The title is not consistent with the article. The judge decided a Russian website could not be required to defend itself in a U.S. Federal court. Notable decision, but that alone doesn't mean the lawyers "botched" it. On the contrary, it sounds like the 3 law firms employed by the website operator did a remarkable job of persuading the judge.
The RIAA lawyers botched it because their strategy was essentially banking on the other party not appearing in court and thus getting a default judgement. When they showed up with proper representation, the music industry hired lawyers were essentially caught with their pants down.
> The judge decided a Russian website could not be required to defend itself in a U.S. Federal court.
U.S. state court, I think. A Virginia district court judge does not have the power to decide whether or not an action can be taken in federal court. Technically, I doubt he can prevent the RIAA from filing in CA either, because I don't think state court judges have authority over judges in other states. I believe the only thing the judge can decide is whether the lawsuit in question can be moved to another jurisdiction. But what do I know? I'm no lawyer.
my biggest question from this case is if and how defendant is earning enough income from the websites to hire lawyers - i'm thinking it might have something to do with the .exe the sites push on users
edit: yep - that is what he's doing, multiple systems mark his download as adware/trojan downloader
As I understand it, it's hard to monetize shady websites using anything except shady things like adware. Look at 4chan and it's perpetual struggle to get advertisers.
the docket mentions that - it's 260M sessions/visits p.a but only ~10% are from the USA with most traffic from emerging markets, so not really monetizable[0]
pay-per-download malware, otoh, can pay $5+ a hit even in those markets
the court filings don't mention malware but it might be a much more effective way to have the domains seized
[0] also indicative of this is the ad networks used - propellerads, pushwhy, addthis, yandex - the first two are blocked almost everywhere because of malware distribution
I'm pretty sure youtube-dl just invokes ffmpeg in the background to extract the audio for you; all it means is that you don't need to remember the exact ffmpeg commands.
Generally, that would result in a lossy-to-lossy conversion (at least on youtube, which primarily serves aac and opus audio).
But even ignoring that, most youtube videos go through a lossy-to-lossy conversion/re-encode when it's uploaded in the first place. Authors typically encode their videos into a lossy format before uploading them, and at least the video stream is always re-encoded by youtube itself once the video has been uploaded.

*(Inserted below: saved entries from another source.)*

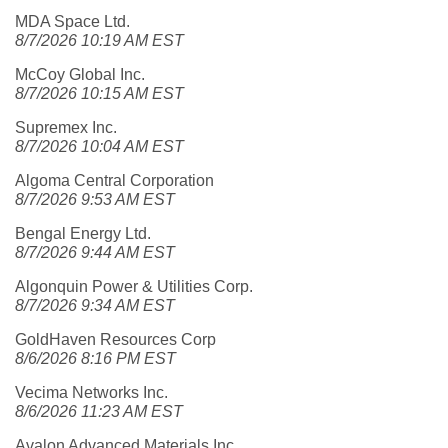
MDA Space Ltd.
8/7/2026 10:19 AM EST
McCoy Global Inc.
8/7/2026 10:15 AM EST
Supremex Inc.
8/7/2026 10:04 AM EST
Algoma Central Corporation
8/7/2026 9:53 AM EST
Bengal Energy Ltd.
8/7/2026 9:44 AM EST
Algonquin Power & Utilities Corp.
8/7/2026 9:34 AM EST
GoldHaven Resources Corp
8/6/2026 8:16 PM EST
Vecima Networks Inc.
8/6/2026 11:23 AM EST
Avalon Advanced Materials Inc.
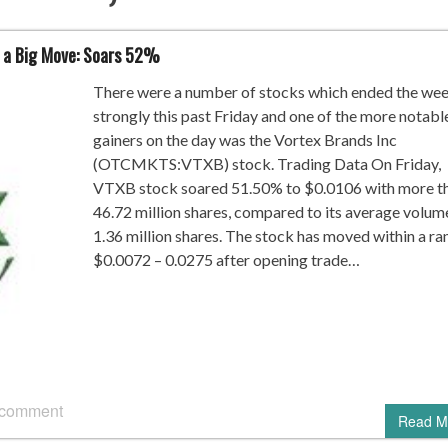
 a Big Move: Soars 52%
There were a number of stocks which ended the we
strongly this past Friday and one of the more notabl
gainers on the day was the Vortex Brands Inc
(OTCMKTS:VTXB) stock. Trading Data On Friday,
VTXB stock soared 51.50% to $0.0106 with more t
46.72 million shares, compared to its average volum
1.36 million shares. The stock has moved within a ra
$0.0072 – 0.0275 after opening trade…
 comment
Read M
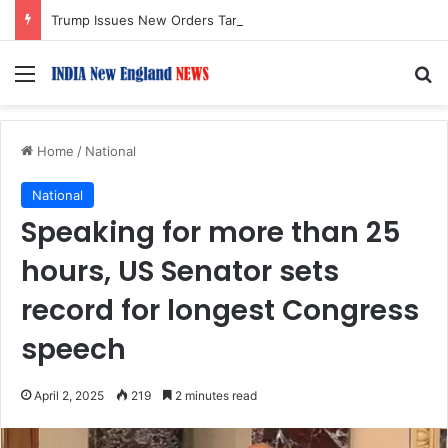
Trump Issues New Orders Targeting Birthright Citizenship After Supreme Court Ruling
Menu
S
Home
/
National
National
Speaking for more than 25
hours, US Senator sets
record for longest Congress
speech
April 2, 2025
219
2 minutes read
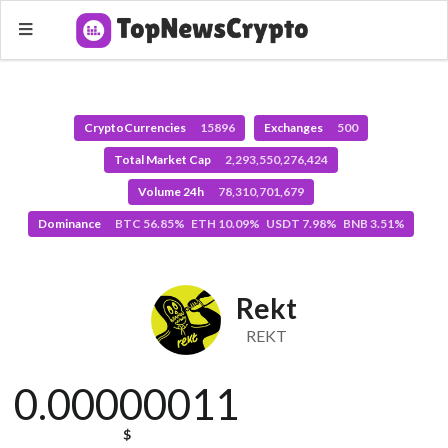
CryptoCurrencies
15896
Exchanges
500
Total Market Cap
2,293,550,276,424
Volume 24h
78,310,701,679
Dominance
BTC 56.85% ETH 10.09% USDT 7.98% BNB 3.51%
Rekt
REKT
0.00000011
$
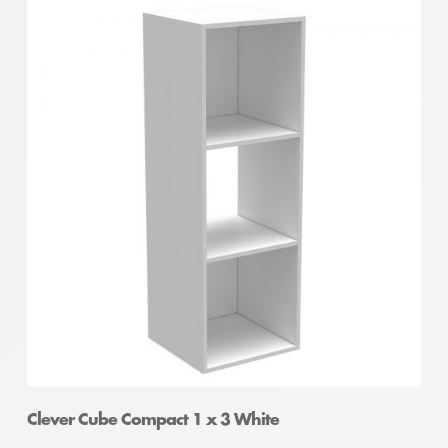
Clever Cube Compact 1 x 3 White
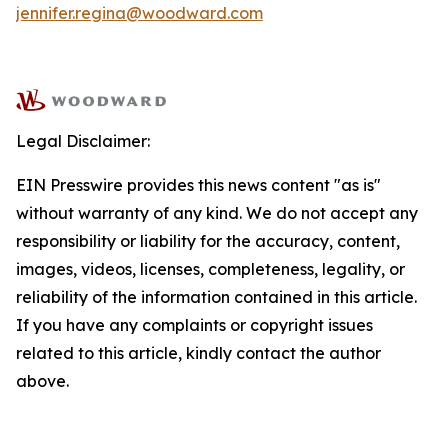
jennifer.regina@woodward.com
Legal Disclaimer:
EIN Presswire provides this news content "as is"
without warranty of any kind. We do not accept any
responsibility or liability for the accuracy, content,
images, videos, licenses, completeness, legality, or
reliability of the information contained in this article.
If you have any complaints or copyright issues
related to this article, kindly contact the author
above.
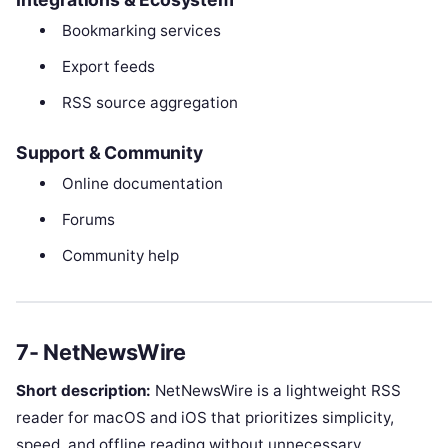
Bookmarking services
Export feeds
RSS source aggregation
Support & Community
Online documentation
Forums
Community help
7- NetNewsWire
Short description:
NetNewsWire is a lightweight RSS
reader for macOS and iOS that prioritizes simplicity,
speed, and offline reading without unnecessary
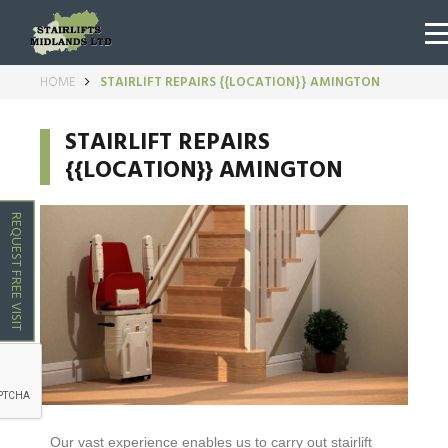
HOME
STAIRLIFT REPAIRS {{LOCATION}} AMINGTON
STAIRLIFT REPAIRS
{{LOCATION}} AMINGTON
REQUEST FREE VISIT
Our vast experience enables us to carry out stairlift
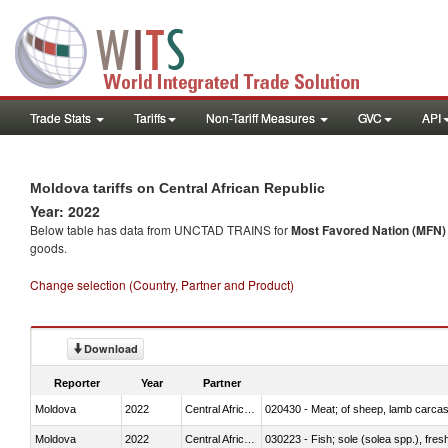
Trade Stats
Tariffs
Non-Tariff Measures
GVC
API
Moldova tariffs on Central African Republic
Year: 2022
Below table has data from UNCTAD TRAINS for
Most Favored Nation (MFN) t
goods.
Change selection (Country, Partner and Product)
Download
Reporter
Year
Partner
Moldova
2022
Central African Republic
020430 - Meat; of sheep, lamb carca
Moldova
2022
Central African Republic
030223 - Fish; sole (solea spp.), fresh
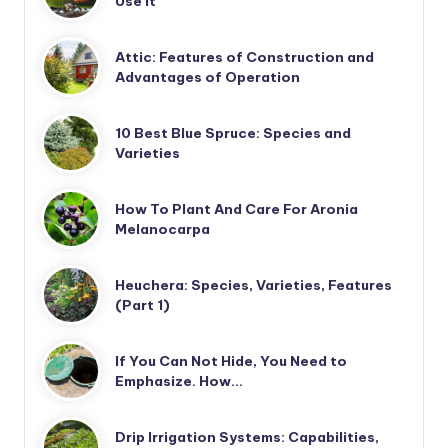
Use It
Attic: Features of Construction and
Advantages of Operation
10 Best Blue Spruce: Species and
Varieties
How To Plant And Care For Aronia
Melanocarpa
Heuchera: Species, Varieties, Features
(Part 1)
If You Can Not Hide, You Need to
Emphasize. How…
Drip Irrigation Systems: Capabilities,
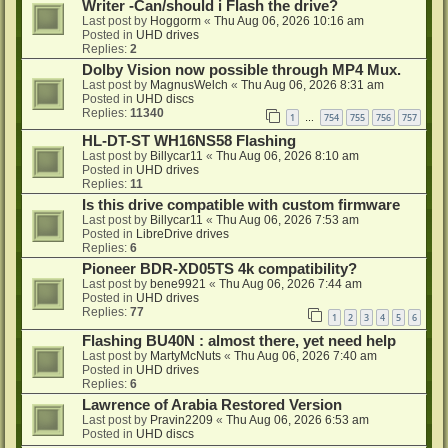
Writer -Can/should i Flash the drive?
Last post by
Hoggorm
«
Thu Aug 06, 2026 10:16 am
Posted in
UHD drives
Replies:
2
Dolby Vision now possible through MP4 Mux.
Last post by
MagnusWelch
«
Thu Aug 06, 2026 8:31 am
Posted in
UHD discs
Replies:
11340
1
754
755
756
757
…
HL-DT-ST WH16NS58 Flashing
Last post by
Billycar11
«
Thu Aug 06, 2026 8:10 am
Posted in
UHD drives
Replies:
11
Is this drive compatible with custom firmware
Last post by
Billycar11
«
Thu Aug 06, 2026 7:53 am
Posted in
LibreDrive drives
Replies:
6
Pioneer BDR-XD05TS 4k compatibility?
Last post by
bene9921
«
Thu Aug 06, 2026 7:44 am
Posted in
UHD drives
Replies:
77
1
2
3
4
5
6
Flashing BU40N : almost there, yet need help
Last post by
MartyMcNuts
«
Thu Aug 06, 2026 7:40 am
Posted in
UHD drives
Replies:
6
Lawrence of Arabia Restored Version
Last post by
Pravin2209
«
Thu Aug 06, 2026 6:53 am
Posted in
UHD discs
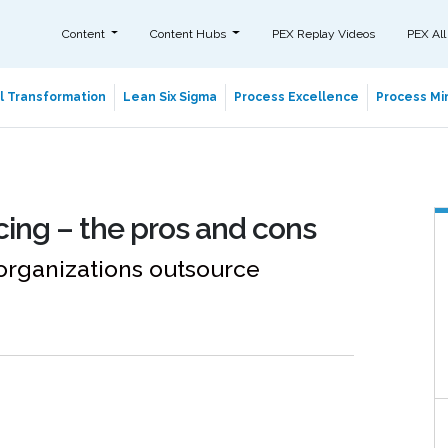
Content
Content Hubs
PEX Replay Videos
PEX All
al Transformation
Lean Six Sigma
Process Excellence
Process Min
ing – the pros and cons
organizations outsource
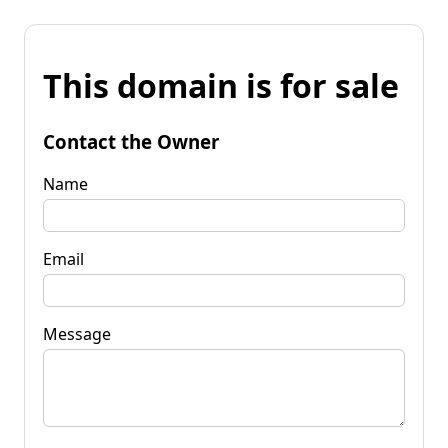
This domain is for sale
Contact the Owner
Name
Email
Message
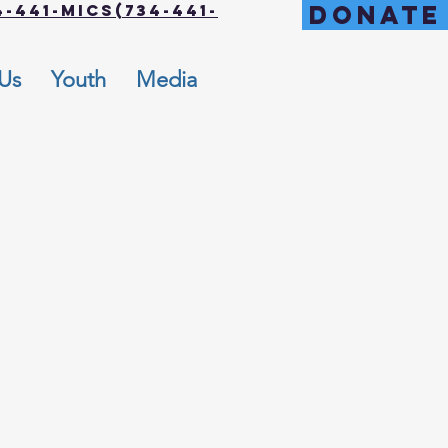
DONATE
-441-MICS(734-441-
 Us
Youth
Media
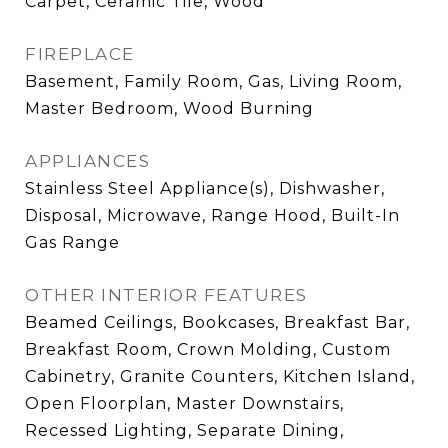
Carpet, Ceramic Tile, Wood
FIREPLACE
Basement, Family Room, Gas, Living Room,
Master Bedroom, Wood Burning
APPLIANCES
Stainless Steel Appliance(s), Dishwasher,
Disposal, Microwave, Range Hood, Built-In
Gas Range
OTHER INTERIOR FEATURES
Beamed Ceilings, Bookcases, Breakfast Bar,
Breakfast Room, Crown Molding, Custom
Cabinetry, Granite Counters, Kitchen Island,
Open Floorplan, Master Downstairs,
Recessed Lighting, Separate Dining,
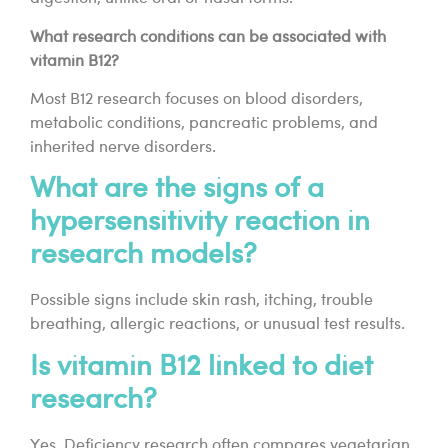
What research conditions can be associated with
vitamin B12?
Most B12 research focuses on blood disorders,
metabolic conditions, pancreatic problems, and
inherited nerve disorders.
What are the signs of a
hypersensitivity reaction in
research models?
Possible signs include skin rash, itching, trouble
breathing, allergic reactions, or unusual test results.
Is vitamin B12 linked to diet
research?
Yes. Deficiency research often compares vegetarian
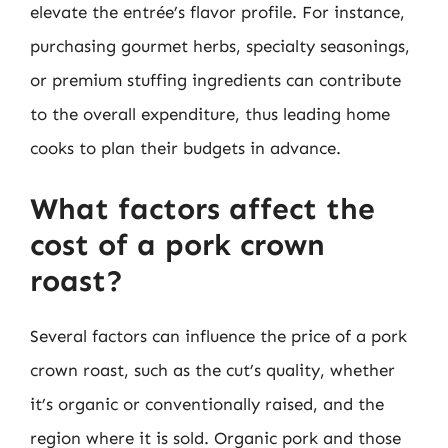
elevate the entrée’s flavor profile. For instance,
purchasing gourmet herbs, specialty seasonings,
or premium stuffing ingredients can contribute
to the overall expenditure, thus leading home
cooks to plan their budgets in advance.
What factors affect the
cost of a pork crown
roast?
Several factors can influence the price of a pork
crown roast, such as the cut’s quality, whether
it’s organic or conventionally raised, and the
region where it is sold. Organic pork and those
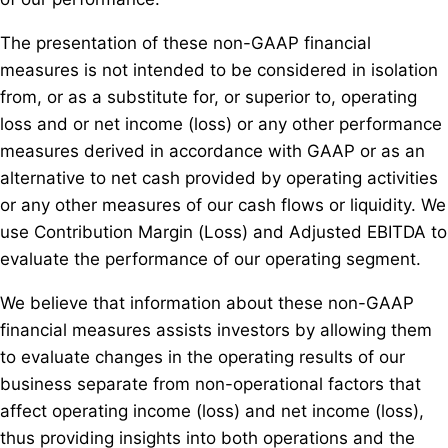
The presentation of these non-GAAP financial
measures is not intended to be considered in isolation
from, or as a substitute for, or superior to, operating
loss and or net income (loss) or any other performance
measures derived in accordance with GAAP or as an
alternative to net cash provided by operating activities
or any other measures of our cash flows or liquidity. We
use Contribution Margin (Loss) and Adjusted EBITDA to
evaluate the performance of our operating segment.
We believe that information about these non-GAAP
financial measures assists investors by allowing them
to evaluate changes in the operating results of our
business separate from non-operational factors that
affect operating income (loss) and net income (loss),
thus providing insights into both operations and the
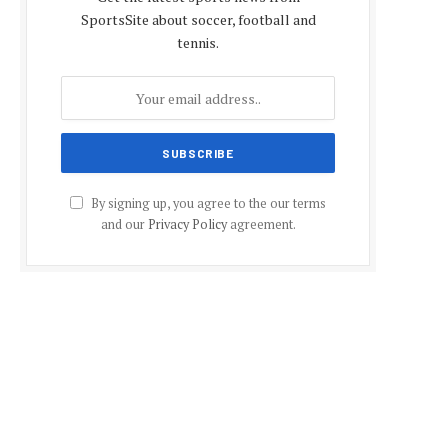
SportsSite about soccer, football and
tennis.
By signing up, you agree to the our terms
and our
Privacy Policy
agreement.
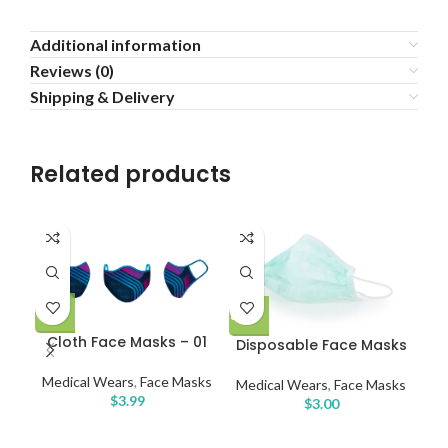
Additional information
Reviews (0)
Shipping & Delivery
Related products
Dis
Cloth Face Masks – 01
Disposable Face Masks
Medical Wears
,
Face Masks
Medical Wears
,
Face Masks
Me
$
3.99
$
3.00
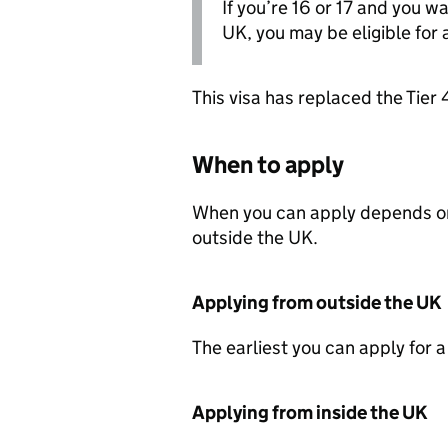
If you’re 16 or 17 and you w
UK, you may be eligible for 
This visa has replaced the Tier 
When to apply
When you can apply depends on 
outside the UK.
Applying from outside the UK
The earliest you can apply for a
Applying from inside the UK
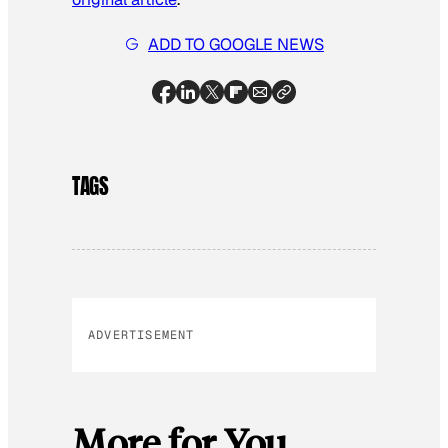
ADD TO GOOGLE NEWS
TAGS
ADVERTISEMENT
More for You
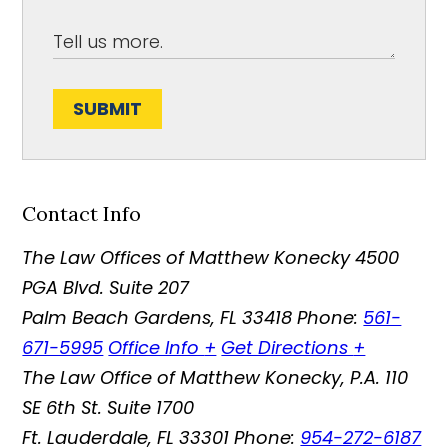
SUBMIT
Contact Info
The Law Offices of Matthew Konecky
4500
PGA Blvd. Suite 207
Palm Beach Gardens
,
FL
33418
Phone:
561-
671-5995
Office Info
+
Get Directions
+
The Law Office of Matthew Konecky, P.A.
110
SE 6th St. Suite 1700
Ft. Lauderdale
,
FL
33301
Phone:
954-272-6187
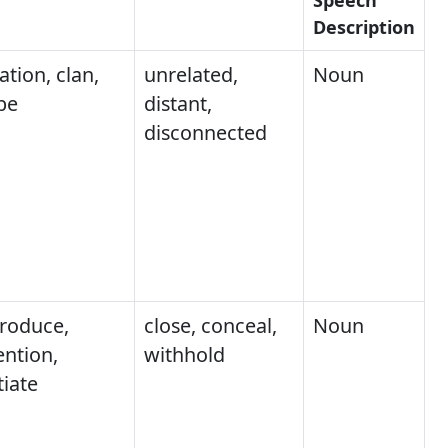
Description
ation, clan,
unrelated,
Noun
ibe
distant,
disconnected
troduce,
close, conceal,
Noun
ntion,
withhold
tiate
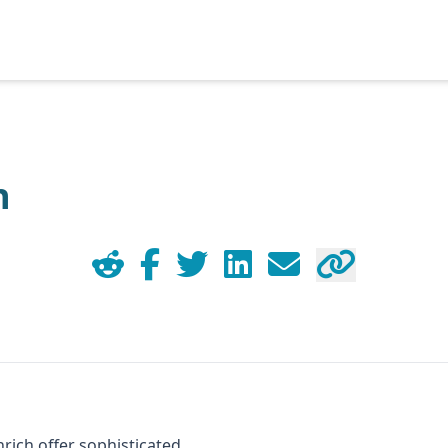
h
nrich offer sophisticated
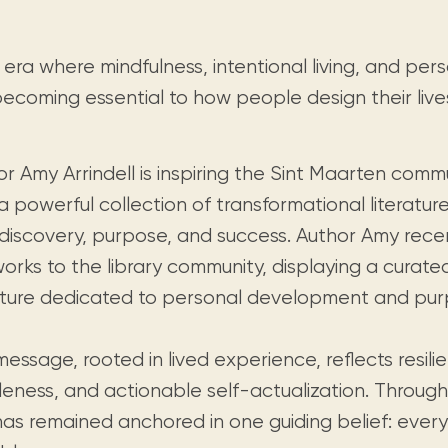
Visit us
historical and research materials currently
Mission and vision
Locations and opening times.
held in archives, libraries, and private
tions.
collections.
 era where mindfulness, intentional living, and pe
becoming essential to how people design their live
r Amy Arrindell is inspiring the Sint Maarten comm
a powerful collection of transformational literatu
-discovery, purpose, and success. Author Amy rece
works to the library community, displaying a curat
rature dedicated to personal development and purpo
essage, rooted in lived experience, reflects resili
leness, and actionable self-actualization. Through
as remained anchored in one guiding belief: everyt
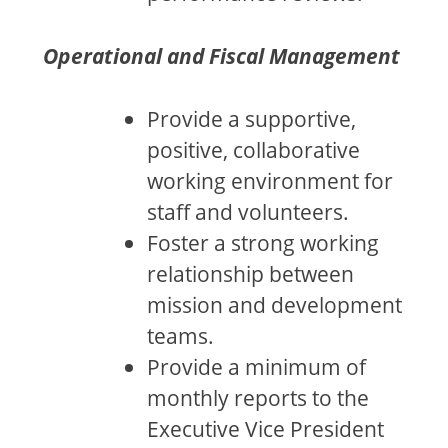
Operational and Fiscal Management
Provide a supportive,
positive, collaborative
working environment for
staff and volunteers.
Foster a strong working
relationship between
mission and development
teams.
Provide a minimum of
monthly reports to the
Executive Vice President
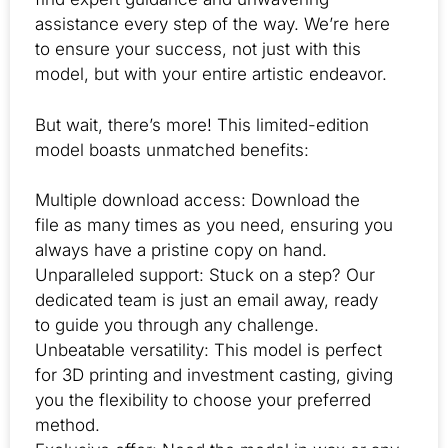
assistance every step of the way. We’re here
to ensure your success, not just with this
model, but with your entire artistic endeavor.
But wait, there’s more! This limited-edition
model boasts unmatched benefits:
Multiple download access: Download the
file as many times as you need, ensuring you
always have a pristine copy on hand.
Unparalleled support: Stuck on a step? Our
dedicated team is just an email away, ready
to guide you through any challenge.
Unbeatable versatility: This model is perfect
for 3D printing and investment casting, giving
you the flexibility to choose your preferred
method.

In addition, the source material (like screen captures etc.) is often encoded in a lossy format as well, which would result in the following chain:
lossless video capture -> saved to disk (lossy encoding) -> video editor, then save result (lossy encoding) -> upload to youtube -> youtube encodes to formats to be delivered to viewers (lossy encoding)
If you specify a non-lossless format to youtube-dl, then append -> youtube-dl re-encode to chosen format (lossy encoding).
In defense of parent comment, I think this is actually a correct usage. As a verb, 'prosecute', doesn't necessarily imply criminal action, just pressing a claim. The first definition per Google is "institute legal proceedings against."
All of the specific legal definitions indicate alleged violation of criminal law, and the example text for that Google search (obstruction of a highway) is also criminal, not civil.
I'm not aware of any common usage of "prosecute" that refers to civil complaints.
To name a couple in the legal context specifically:
* under the US Federal Rules of Civil Procedure, a civil plaintiff who doesn't show up to trial has their case dismissed for failure to prosecute [0][1]
* a claim of malicious prosecution can be brought based on an unjustified criminal or civil claim (though some jurisdictions do call the tort "abuse of process" if it's based on a civil claim)[2]
Seems like the law working as it was meant to. It should always be about the jurisdiction of the person running the site or business that matters, not whatever one their users 'happen' to be based in. The whole US idea of people being found guilty of so and so because someone from the US used their site or services is ridiculous.